Records for the task:

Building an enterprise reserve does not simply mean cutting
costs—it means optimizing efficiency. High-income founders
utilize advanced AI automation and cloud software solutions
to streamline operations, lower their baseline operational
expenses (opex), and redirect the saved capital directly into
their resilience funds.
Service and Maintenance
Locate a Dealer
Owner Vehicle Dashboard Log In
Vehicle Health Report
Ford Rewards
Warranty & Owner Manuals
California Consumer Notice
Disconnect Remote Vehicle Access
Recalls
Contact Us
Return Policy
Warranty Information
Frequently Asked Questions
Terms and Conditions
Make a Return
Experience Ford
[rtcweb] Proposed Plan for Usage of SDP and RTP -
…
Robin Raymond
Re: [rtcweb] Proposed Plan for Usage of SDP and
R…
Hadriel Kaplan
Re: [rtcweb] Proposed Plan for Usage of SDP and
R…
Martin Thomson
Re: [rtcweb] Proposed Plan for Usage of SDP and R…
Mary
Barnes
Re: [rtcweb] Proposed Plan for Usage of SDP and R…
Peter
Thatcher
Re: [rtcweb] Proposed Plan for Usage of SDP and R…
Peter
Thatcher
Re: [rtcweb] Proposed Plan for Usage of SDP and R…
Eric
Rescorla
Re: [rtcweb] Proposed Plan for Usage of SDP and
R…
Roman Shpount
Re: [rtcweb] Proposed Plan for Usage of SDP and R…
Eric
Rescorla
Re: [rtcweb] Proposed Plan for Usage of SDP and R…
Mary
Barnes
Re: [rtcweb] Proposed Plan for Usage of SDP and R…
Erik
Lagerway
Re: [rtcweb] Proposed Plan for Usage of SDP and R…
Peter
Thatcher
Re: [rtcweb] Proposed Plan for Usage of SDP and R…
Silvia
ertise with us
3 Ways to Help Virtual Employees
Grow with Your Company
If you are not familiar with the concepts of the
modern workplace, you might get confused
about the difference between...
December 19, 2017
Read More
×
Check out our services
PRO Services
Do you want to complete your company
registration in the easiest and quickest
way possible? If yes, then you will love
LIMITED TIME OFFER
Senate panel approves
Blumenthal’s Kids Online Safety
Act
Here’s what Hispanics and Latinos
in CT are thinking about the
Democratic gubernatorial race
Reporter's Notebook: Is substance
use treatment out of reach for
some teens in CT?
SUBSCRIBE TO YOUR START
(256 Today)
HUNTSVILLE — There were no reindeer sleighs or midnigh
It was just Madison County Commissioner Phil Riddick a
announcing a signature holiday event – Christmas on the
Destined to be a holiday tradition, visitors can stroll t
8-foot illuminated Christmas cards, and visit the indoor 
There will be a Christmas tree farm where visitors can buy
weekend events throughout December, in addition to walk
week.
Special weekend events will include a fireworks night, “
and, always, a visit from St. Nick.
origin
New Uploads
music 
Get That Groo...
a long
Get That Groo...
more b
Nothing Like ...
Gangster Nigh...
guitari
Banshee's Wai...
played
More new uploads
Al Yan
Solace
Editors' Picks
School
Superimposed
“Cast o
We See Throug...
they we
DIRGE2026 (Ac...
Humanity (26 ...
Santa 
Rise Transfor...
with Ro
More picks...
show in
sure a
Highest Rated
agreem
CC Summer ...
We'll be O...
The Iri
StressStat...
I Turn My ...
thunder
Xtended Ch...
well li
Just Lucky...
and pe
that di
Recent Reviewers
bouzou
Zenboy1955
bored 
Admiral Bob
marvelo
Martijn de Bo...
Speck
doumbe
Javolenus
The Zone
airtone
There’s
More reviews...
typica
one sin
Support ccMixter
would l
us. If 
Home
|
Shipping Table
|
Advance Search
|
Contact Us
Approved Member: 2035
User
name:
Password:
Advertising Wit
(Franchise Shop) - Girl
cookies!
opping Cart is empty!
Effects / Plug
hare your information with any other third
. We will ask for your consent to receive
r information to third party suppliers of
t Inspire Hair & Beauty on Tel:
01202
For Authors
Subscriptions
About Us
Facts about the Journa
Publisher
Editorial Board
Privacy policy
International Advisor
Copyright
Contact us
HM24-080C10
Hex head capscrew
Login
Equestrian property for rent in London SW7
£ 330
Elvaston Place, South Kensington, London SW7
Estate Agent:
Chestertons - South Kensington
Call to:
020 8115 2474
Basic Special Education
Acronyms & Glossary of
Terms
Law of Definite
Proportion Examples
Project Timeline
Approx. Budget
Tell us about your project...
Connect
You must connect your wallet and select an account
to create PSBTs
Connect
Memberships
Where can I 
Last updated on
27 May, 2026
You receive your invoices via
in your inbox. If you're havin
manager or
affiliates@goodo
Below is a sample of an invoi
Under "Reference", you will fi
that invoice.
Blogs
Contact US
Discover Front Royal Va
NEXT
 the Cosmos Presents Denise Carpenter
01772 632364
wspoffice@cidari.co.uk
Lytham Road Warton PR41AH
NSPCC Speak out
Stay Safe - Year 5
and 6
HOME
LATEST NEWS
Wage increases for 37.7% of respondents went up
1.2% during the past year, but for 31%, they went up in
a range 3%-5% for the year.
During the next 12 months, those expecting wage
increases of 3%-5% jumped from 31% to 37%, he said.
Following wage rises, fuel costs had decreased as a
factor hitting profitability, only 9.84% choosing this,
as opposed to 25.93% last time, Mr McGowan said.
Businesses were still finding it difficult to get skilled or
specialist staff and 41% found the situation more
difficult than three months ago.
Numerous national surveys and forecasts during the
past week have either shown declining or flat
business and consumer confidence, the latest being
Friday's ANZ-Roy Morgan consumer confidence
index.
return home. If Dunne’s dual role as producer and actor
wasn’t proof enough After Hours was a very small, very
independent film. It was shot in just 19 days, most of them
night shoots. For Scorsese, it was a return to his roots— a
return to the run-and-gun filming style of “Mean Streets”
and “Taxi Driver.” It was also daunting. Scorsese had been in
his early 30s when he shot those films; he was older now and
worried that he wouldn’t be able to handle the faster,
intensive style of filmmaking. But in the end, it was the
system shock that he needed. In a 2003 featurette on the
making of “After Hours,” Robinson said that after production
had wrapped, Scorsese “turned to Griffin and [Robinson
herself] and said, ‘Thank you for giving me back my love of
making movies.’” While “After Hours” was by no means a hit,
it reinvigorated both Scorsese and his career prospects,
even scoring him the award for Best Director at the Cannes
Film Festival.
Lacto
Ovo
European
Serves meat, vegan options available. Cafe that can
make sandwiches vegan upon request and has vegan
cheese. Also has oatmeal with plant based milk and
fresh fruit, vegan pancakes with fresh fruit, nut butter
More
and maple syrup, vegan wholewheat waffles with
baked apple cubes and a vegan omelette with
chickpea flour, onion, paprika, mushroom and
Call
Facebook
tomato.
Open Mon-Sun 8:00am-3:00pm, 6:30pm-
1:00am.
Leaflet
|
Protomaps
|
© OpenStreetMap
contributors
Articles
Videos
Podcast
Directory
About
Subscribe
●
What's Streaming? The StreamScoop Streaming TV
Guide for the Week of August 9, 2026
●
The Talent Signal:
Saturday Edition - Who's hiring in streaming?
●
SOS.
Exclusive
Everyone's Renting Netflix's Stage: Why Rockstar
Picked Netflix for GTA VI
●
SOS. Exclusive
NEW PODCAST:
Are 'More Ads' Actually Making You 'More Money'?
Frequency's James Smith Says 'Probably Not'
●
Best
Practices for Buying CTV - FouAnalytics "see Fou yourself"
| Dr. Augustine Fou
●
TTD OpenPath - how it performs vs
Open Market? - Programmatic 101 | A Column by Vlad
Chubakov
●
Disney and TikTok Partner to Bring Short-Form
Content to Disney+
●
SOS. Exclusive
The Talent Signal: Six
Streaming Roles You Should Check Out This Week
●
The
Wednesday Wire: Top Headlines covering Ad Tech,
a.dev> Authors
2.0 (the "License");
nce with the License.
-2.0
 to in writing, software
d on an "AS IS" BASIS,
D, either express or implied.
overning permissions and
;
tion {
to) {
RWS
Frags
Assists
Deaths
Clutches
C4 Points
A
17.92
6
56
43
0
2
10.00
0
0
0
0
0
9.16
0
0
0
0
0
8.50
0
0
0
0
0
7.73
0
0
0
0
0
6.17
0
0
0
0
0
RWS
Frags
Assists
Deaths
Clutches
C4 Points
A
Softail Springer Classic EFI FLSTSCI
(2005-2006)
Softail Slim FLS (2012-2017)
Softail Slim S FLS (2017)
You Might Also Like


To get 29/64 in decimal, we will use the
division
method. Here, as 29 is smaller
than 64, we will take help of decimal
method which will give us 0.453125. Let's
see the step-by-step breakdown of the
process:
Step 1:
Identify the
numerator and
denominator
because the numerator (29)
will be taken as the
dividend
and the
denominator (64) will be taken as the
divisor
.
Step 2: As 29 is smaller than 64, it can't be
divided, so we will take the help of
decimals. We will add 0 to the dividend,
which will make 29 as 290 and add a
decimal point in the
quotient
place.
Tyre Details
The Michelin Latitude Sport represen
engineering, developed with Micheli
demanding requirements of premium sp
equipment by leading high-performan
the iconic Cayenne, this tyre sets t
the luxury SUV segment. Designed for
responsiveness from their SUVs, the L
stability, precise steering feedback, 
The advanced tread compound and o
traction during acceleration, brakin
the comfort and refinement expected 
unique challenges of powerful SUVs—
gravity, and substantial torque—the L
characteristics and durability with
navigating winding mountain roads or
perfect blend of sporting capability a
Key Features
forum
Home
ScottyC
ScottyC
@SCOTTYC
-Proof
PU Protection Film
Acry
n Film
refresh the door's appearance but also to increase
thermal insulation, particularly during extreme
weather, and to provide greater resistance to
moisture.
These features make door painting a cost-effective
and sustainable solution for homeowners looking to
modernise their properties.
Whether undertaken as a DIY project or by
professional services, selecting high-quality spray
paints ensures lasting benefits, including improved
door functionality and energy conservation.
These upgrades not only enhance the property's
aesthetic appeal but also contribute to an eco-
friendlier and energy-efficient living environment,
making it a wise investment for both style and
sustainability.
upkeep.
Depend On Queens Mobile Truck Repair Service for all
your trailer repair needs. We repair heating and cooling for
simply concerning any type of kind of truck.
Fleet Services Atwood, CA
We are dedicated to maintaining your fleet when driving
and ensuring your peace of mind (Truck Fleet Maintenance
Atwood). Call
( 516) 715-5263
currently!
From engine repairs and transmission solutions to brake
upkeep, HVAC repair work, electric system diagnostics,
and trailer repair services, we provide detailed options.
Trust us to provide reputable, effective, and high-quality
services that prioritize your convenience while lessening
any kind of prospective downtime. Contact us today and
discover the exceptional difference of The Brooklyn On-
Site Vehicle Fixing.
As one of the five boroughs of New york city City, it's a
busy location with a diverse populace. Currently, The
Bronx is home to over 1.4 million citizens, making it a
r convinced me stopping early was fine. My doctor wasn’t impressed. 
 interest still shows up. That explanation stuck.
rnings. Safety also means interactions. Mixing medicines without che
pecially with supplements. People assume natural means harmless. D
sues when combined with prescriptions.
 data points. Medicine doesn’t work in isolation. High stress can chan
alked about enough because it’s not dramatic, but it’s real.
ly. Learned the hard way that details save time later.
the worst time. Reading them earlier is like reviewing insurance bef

Try it: Each line from the start of the listing above through the line containing "Reporter's Notebook: Is substance" should be copied exactly, please, with no other lines added.

Answer space:
Building an enterprise reserve does not simply mean cutting
costs—it means optimizing efficiency. High-income founders
utilize advanced AI automation and cloud software solutions
to streamline operations, lower their baseline operational
expenses (opex), and redirect the saved capital directly into
their resilience funds.
Service and Maintenance
Locate a Dealer
Owner Vehicle Dashboard Log In
Vehicle Health Report
Ford Rewards
Warranty & Owner Manuals
California Consumer Notice
Disconnect Remote Vehicle Access
Recalls
Contact Us
Return Policy
Warranty Information
Frequently Asked Questions
Terms and Conditions
Make a Return
Experience Ford
[rtcweb] Proposed Plan for Usage of SDP and RTP -
…
Robin Raymond
Re: [rtcweb] Proposed Plan for Usage of SDP and
R…
Hadriel Kaplan
Re: [rtcweb] Proposed Plan for Usage of SDP and
R…
Martin Thomson
Re: [rtcweb] Proposed Plan for Usage of SDP and R…
Mary
Barnes
Re: [rtcweb] Proposed Plan for Usage of SDP and R…
Peter
Thatcher
Re: [rtcweb] Proposed Plan for Usage of SDP and R…
Peter
Thatcher
Re: [rtcweb] Proposed Plan for Usage of SDP and R…
Eric
Rescorla
Re: [rtcweb] Proposed Plan for Usage of SDP and
R…
Roman Shpount
Re: [rtcweb] Proposed Plan for Usage of SDP and R…
Eric
Rescorla
Re: [rtcweb] Proposed Plan for Usage of SDP and R…
Mary
Barnes
Re: [rtcweb] Proposed Plan for Usage of SDP and R…
Erik
Lagerway
Re: [rtcweb] Proposed Plan for Usage of SDP and R…
Peter
Thatcher
Re: [rtcweb] Proposed Plan for Usage of SDP and R…
Silvia
ertise with us
3 Ways to Help Virtual Employees
Grow with Your Company
If you are not familiar with the concepts of the
modern workplace, you might get confused
about the difference between...
December 19, 2017
Read More
×
Check out our services
PRO Services
Do you want to complete your company
registration in the easiest and quickest
way possible? If yes, then you will love
LIMITED TIME OFFER
Senate panel approves
Blumenthal’s Kids Online Safety
Act
Here’s what Hispanics and Latinos
in CT are thinking about the
Democratic gubernatorial race
Reporter's Notebook: Is substance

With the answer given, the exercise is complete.